Recently we ran into an issue with our edge VMs on NSX-T 3.1.0.0, the datapath mempool usage for pfstate3 was at a critical high level (100%) and the edge VMs were dropping packets. A failover to another edge by triggering the NSX Maintenance Mode for the edge in question was just a quickfix.
This is a known issue by VMware and is caused by a bug in version 3.1.0.0. The issue is caused by memory leak caused by the firewall service in the Edge.syslog.9:2022-02-16T08:49:01.306Z edgeVM01 NSX 4451 FIREWALL [nsx@6876 comp="nsx-edge" subcomp="datapathd" s2comp="firewalldp" level="ERROR"] Memory resource from hugepage exhausted in the firewall service size=912(0M)
syslog.9:2022-02-16T08:49:01.307387+00:00 edgeVM01 f16e2e57db2b 3179 - - 2022-02-16T08:49:01Z datapathd 4451 firewalldp [ERROR] Memory resource from hugepage exhausted in the firewall service size=912(0M)
syslog.9:2022-02-16T08:49:01.307708+00:00 edgeVM01 datapath-systemd-helper 4332 - - 2022-02-16T08:49:01Z datapathd 4451 firewalldp [ERROR] Memory resource from hugepage exhausted in the firewall service size=912(0M)

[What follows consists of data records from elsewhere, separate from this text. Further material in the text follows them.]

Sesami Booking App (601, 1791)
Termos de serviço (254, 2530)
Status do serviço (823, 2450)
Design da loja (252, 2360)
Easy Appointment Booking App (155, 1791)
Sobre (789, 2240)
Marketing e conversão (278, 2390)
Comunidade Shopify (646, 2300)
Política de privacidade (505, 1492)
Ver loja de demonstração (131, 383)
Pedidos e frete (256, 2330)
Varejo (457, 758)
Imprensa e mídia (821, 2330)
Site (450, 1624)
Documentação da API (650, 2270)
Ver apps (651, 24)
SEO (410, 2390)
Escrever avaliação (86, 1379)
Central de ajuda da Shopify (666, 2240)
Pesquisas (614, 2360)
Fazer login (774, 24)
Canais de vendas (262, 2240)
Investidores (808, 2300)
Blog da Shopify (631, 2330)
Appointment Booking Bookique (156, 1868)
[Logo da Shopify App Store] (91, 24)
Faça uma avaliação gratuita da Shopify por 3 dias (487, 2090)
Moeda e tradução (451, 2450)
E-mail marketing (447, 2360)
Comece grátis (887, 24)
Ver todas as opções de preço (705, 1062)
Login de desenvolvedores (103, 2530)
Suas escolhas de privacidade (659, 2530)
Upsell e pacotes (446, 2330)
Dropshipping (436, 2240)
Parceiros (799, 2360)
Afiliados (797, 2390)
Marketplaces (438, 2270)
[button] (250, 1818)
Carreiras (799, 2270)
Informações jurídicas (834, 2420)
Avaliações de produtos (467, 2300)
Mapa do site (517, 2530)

This can happen even if the gateway firewall on the Edge is not utilized.
Increasing the size of the edge will make the issue less frequent, but a permanent fix is released in version 3.1.3.6. But after upgrading to 3.1.3.6, this version was withdrawn due to a similar issue with datapath memory leak.
https://kb.vmware.com/s/article/87806
So starting a new upgrade to 3.1.3.7……
After the upgrade to 3.1.3.7, the issue was still present. So on to resizing the edge to a bigger form-factor.